4. De regels voor de subsidiabiliteit van de uitgaven in het kader van de in artikel 3 bedoelde uitgevoerde acties in de lidstaten die worden medegefinancierd uit het Fonds, worden vastgesteld volgens de in artikel 52, lid 2, bedoelde procedure.
Artikel 36
Volledigheid van de betalingen aan de eindbegunstigden
De lidstaten vergewissen zich ervan dat de verantwoordelijke instantie het volledige bedrag van de bijdrage uit overheidsmiddelen zo snel mogelijk aan de eindbegunstigden laat overmaken. Er mogen geen bedragen in mindering worden gebracht of worden ingehouden, noch specifieke extra heffingen of andere heffingen met gelijke werking worden toegepast die het totale bedrag voor de eindbegunstigden verminderen, op voorwaarde dat alle eindbegunstigden voldoen aan alle vereisten inzake de subsidiabiliteit van acties en uitgaven.
Artikel 37
Gebruik van de euro
1. De bedragen in het ontwerp-meerjarenprogramma en de ontwerp-jaarprogramma's van de lidstaten, bedoeld in respectievelijk artikel 18 en artikel 20, gecertificeerde uitgavendeclaraties, betalingsverzoeken, bedoeld in artikel 27, lid 1, onder n), uitgaven als vermeld in de voortgangsverslagen over de uitvoering van het jaarprogramma, bedoeld in artikel 39, lid 4, alsmede het eindverslag over de uitvoering van het jaarprogramma, bedoeld in artikel 51, luiden in euro's.

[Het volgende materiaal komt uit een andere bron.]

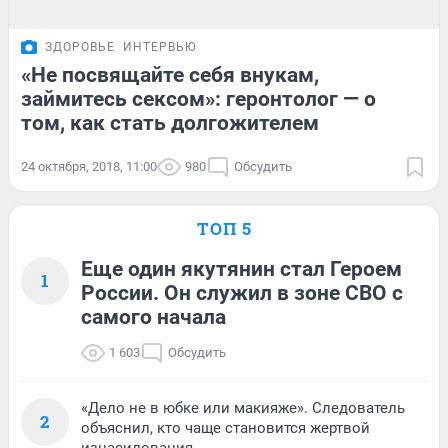
ЗДОРОВЬЕ
ИНТЕРВЬЮ
«Не посвящайте себя внукам,
займитесь сексом»: геронтолог — о
том, как стать долгожителем
24 октября, 2018, 11:00
980
Обсудить
ТОП 5
Еще один якутянин стал Героем
1
России. Он служил в зоне СВО с
самого начала
1 603
Обсудить
«Дело не в юбке или макияже». Следователь
2
объяснил, кто чаще становится жертвой
изнасилования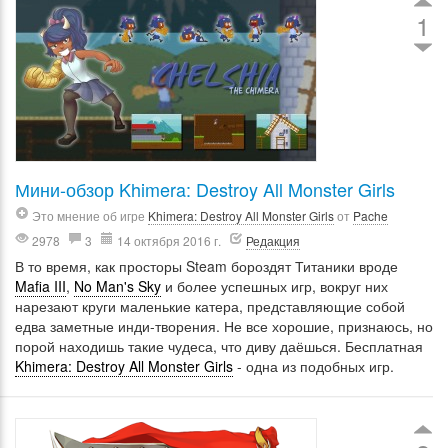
1
Мини-обзор Khimera: Destroy All Monster Girls
Это мнение об игре
Khimera: Destroy All Monster Girls
от
Pache
2978
3
14 октября 2016 г.
Редакция
В то время, как просторы Steam бороздят Титаники вроде
Mafia III
,
No Man's Sky
и более успешных игр, вокруг них
нарезают круги маленькие катера, представляющие собой
едва заметные инди-творения. Не все хорошие, признаюсь, но
порой находишь такие чудеса, что диву даёшься. Бесплатная
Khimera: Destroy All Monster Girls
- одна из подобных игр.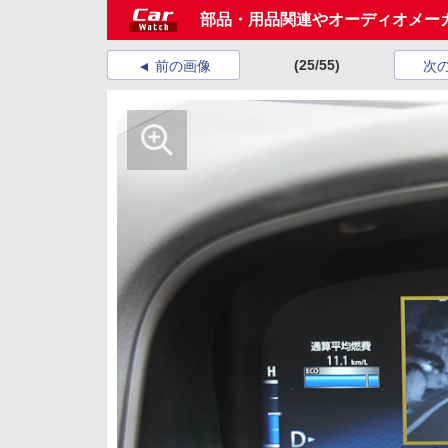
部品・用品関連やオーディオメー
(25/55)
前の画像
次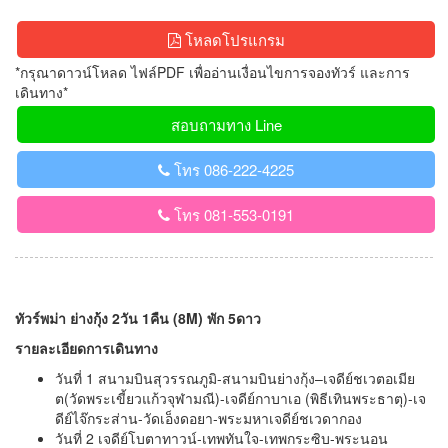
โหลดโปรแกรม
*กรุณาดาวน์โหลด ไฟล์PDF เพื่ออ่านเงื่อนไขการจองทัวร์ และการ
เดินทาง*
สอบถามทาง Line
โทร 086-222-4225
โทร 081-553-0191
ทัวร์พม่า ย่างกุ้ง 2วัน 1คืน (8M) พัก 5ดาว
รายละเอียดการเดินทาง
วันที่ 1 สนามบินสุวรรณภูมิ-สนามบินย่างกุ้ง–เจดีย์ชเวตอเมีย
ต(วัดพระเขี้ยวแก้วจุฬามณี)-เจดีย์กาบาเอ (พิธีเทินพระธาตุ)-เจ
ดีย์ไจ๊กระส่าน-วัดเอ็งดอยา-พระมหาเจดีย์ชเวดากอง
วันที่ 2 เจดีย์โบตาทาวน์-เทพทันใจ-เทพกระซิบ-พระนอน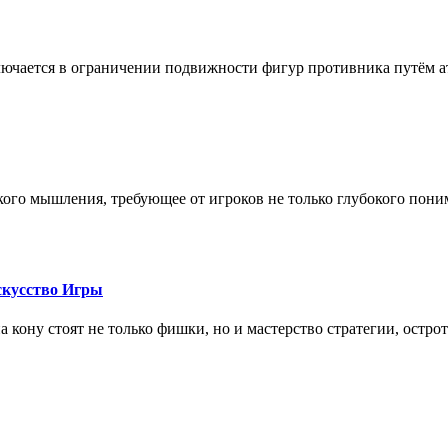
лючается в ограничении подвижности фигур противника путём ат
кого мышления, требующее от игроков не только глубокого пони
скусство Игры
на кону стоят не только фишки, но и мастерство стратегии, остро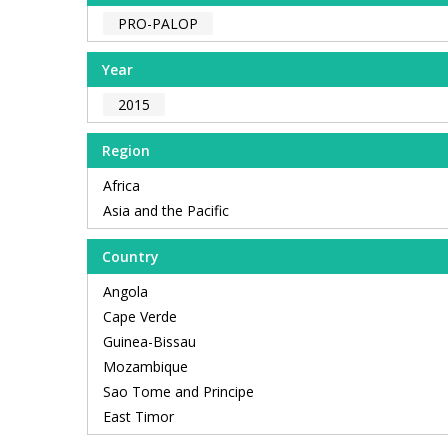
PRO-PALOP
Year
2015
Region
Africa
Asia and the Pacific
Country
Angola
Cape Verde
Guinea-Bissau
Mozambique
Sao Tome and Principe
East Timor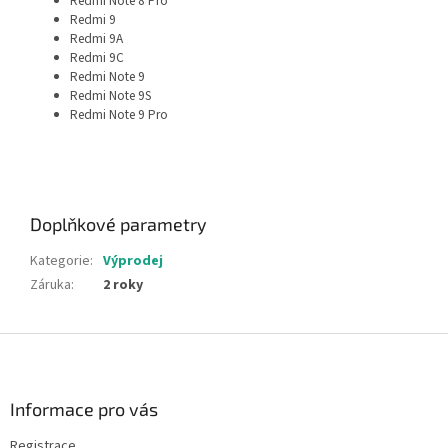
Redmi Note 8 Pro
Redmi 9
Redmi 9A
Redmi 9C
Redmi Note 9
Redmi Note 9S
Redmi Note 9 Pro
Doplňkové parametry
Kategorie
:
Výprodej
Záruka
:
2 roky
Z
á
p
a
Informace pro vás
t
Registrace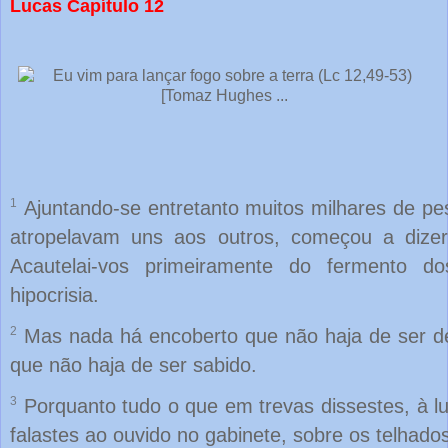
Lucas Capítulo 12
1
Ajuntando-se entretanto muitos milhares de pe
atropelavam uns aos outros, começou a dizer
Acautelai-vos primeiramente do fermento d
hipocrisia.
2
Mas nada há encoberto que não haja de ser de
que não haja de ser sabido.
3
Porquanto tudo o que em trevas dissestes, à lu
falastes ao ouvido no gabinete, sobre os telhado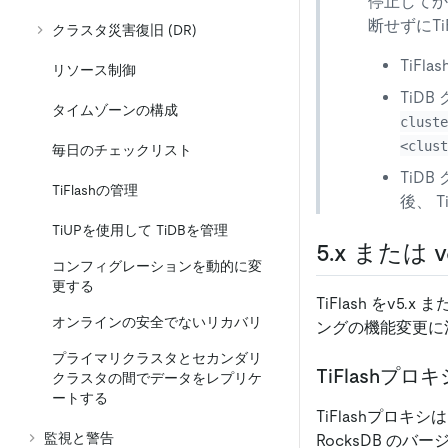
停止してか
断せずにT
クラスタ災害復旧 (DR)
TiF
リソース制御
TiD
タイムゾーンの構成
cluste
<clust
毎日のチェックリスト
TiD
TiFlashの管理
後、 
TiUPを使用して TiDBを管理
5.x または v6
コンフィグレーションを動的に変
更する
TiFlash をv5
オンラインの安全でないリカバリ
ングの機能変更に
プライマリクラスタとセカンダリ
TiFlashプロキ
クラスタの間でデータをレプリケ
ートする
TiFlashプロキシ
監視と警告
RocksDB のバ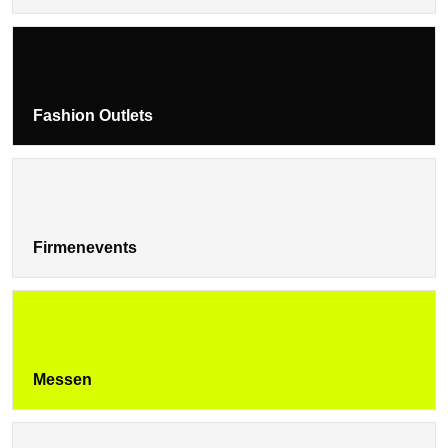
Fashion Outlets
Firmenevents
Messen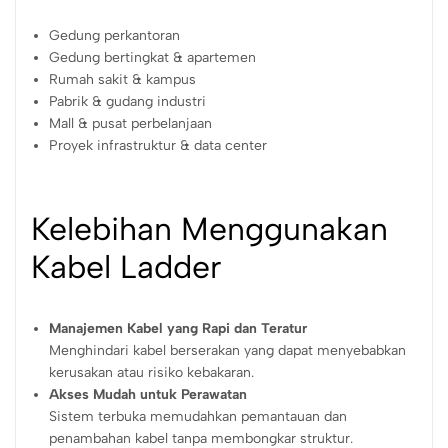
Gedung perkantoran
Gedung bertingkat & apartemen
Rumah sakit & kampus
Pabrik & gudang industri
Mall & pusat perbelanjaan
Proyek infrastruktur & data center
Kelebihan Menggunakan
Kabel Ladder
Manajemen Kabel yang Rapi dan Teratur
Menghindari kabel berserakan yang dapat menyebabkan
kerusakan atau risiko kebakaran.
Akses Mudah untuk Perawatan
Sistem terbuka memudahkan pemantauan dan
penambahan kabel tanpa membongkar struktur.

2. De in artikel 20, lid 5, derde alinea, bedoelde financieringsbesluiten van de Commissie waarbij het jaarprogramma van de lidstaten alsmede vastleggingen en betalingen van de Commissie worden goedgekeurd, luiden in euro's en worden in euro's uitgevoerd.
3. De lidstaten die op de datum van het betalingsverzoek de euro niet als munteenheid hebben aangenomen, rekenen de bedragen van de in de nationale munteenheid gedane uitgaven om in euro's. Dit gebeurt aan de hand van de maandelijkse boekhoudkundige wisselkoers voor de euro van de Commissie in de maand waarin de uitgave in de rekeningen van de verantwoordelijke instantie van het betrokken programma is opgenomen. Deze boekhoudkundige wisselkoers wordt maandelijks langs elektronische weg door de Commissie bekendgemaakt.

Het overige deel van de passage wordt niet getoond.